Sign-Aware Multistate Jaccard Kernels and Geometry for Real and Complex-Valued Signals
This work addresses the need for interpretable similarity measures in scientific and financial applications, offering a novel extension of Jaccard/Tanimoto methods beyond nonnegative data.
The authors tackled the problem of extending overlap-based distances to real- and complex-valued signals while preserving metric and kernel properties, resulting in a framework that provides bounded distances, positive-semidefinite kernels, probabilistic semantics, and budget accounting in a unified approach.

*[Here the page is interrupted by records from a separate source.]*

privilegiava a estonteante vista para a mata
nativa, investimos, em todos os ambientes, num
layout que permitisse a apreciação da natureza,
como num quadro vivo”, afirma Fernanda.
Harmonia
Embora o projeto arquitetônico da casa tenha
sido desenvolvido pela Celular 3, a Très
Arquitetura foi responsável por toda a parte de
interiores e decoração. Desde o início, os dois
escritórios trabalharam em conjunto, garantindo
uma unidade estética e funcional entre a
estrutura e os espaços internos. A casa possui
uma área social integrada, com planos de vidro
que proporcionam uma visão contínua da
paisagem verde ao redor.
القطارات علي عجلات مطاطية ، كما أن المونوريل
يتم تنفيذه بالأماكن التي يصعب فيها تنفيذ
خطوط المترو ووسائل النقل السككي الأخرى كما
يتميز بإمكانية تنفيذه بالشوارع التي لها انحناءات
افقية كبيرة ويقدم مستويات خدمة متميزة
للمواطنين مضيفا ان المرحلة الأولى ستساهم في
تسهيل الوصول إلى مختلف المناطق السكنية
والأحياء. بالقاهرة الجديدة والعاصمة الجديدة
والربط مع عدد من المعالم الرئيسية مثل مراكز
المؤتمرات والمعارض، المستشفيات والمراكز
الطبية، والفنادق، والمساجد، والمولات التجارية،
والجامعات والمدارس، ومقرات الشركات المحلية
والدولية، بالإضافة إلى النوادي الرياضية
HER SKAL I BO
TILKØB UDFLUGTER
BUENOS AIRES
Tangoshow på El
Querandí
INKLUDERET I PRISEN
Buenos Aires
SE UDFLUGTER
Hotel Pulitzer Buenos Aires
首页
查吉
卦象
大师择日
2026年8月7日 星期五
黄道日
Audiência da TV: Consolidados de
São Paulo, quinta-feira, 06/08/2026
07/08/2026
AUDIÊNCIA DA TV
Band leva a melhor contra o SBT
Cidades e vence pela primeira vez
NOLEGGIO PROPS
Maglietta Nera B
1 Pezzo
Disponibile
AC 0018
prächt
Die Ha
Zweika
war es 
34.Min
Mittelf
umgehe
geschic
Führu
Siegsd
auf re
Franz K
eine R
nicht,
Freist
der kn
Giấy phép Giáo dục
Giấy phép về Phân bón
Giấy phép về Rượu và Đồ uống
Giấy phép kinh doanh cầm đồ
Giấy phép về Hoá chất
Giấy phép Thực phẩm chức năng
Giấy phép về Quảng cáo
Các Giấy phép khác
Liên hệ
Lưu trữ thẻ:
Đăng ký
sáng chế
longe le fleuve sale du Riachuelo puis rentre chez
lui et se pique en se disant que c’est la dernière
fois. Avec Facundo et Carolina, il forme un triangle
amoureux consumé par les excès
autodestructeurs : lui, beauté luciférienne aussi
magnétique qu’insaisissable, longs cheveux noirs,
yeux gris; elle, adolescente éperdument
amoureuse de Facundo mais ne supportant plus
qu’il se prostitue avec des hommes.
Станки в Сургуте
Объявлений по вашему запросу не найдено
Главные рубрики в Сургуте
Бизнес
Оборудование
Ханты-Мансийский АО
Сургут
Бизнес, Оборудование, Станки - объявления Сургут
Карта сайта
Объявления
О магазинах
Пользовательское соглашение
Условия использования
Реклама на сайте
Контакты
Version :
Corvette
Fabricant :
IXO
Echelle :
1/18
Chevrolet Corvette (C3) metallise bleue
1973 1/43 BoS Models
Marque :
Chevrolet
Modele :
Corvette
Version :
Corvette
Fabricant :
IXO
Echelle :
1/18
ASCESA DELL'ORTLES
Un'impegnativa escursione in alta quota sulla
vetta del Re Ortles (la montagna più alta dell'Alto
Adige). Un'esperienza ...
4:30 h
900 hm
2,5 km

We introduce a sign-aware, multistate Jaccard/Tanimoto framework that extends overlap-based distances from nonnegative vectors and measures to arbitrary real- and complex-valued signals while retaining bounded metric and positive-semidefinite kernel structure. Formally, the construction is a set- and measure-theoretic geometry: signals are represented as atomic measures on a signed state space, and similarity is given by a generalized Jaccard overlap of these measures. Each signal is embedded into a nonnegative multistate representation, using positive/negative splits for real signals, Cartesian and polar decompositions for complex signals, and user-defined state partitions for refined regime analysis. Applying the Tanimoto construction to these embeddings yields a family of $[0,1]$ distances that satisfy the triangle inequality and define positive-semidefinite kernels usable directly in kernel methods and graph-based learning. Beyond pairwise distances, we develop coalition analysis via Möbius inversion, which decomposes signal magnitude into nonnegative, additive contributions with exact budget closure across coalitions of signals. Normalizing the same embeddings produces probability measures on coordinate -- state configurations, so that the distance becomes a monotone transform of total variation and admits a regime -- intensity decomposition. The resulting construction yields a single, mechanistically interpretable distance that simultaneously provides bounded metric structure, positive-semidefinite kernels, probabilistic semantics, and transparent budget accounting within one sign-aware framework, supporting correlograms, feature engineering, similarity graphs, and other analytical tools in scientific and financial applications.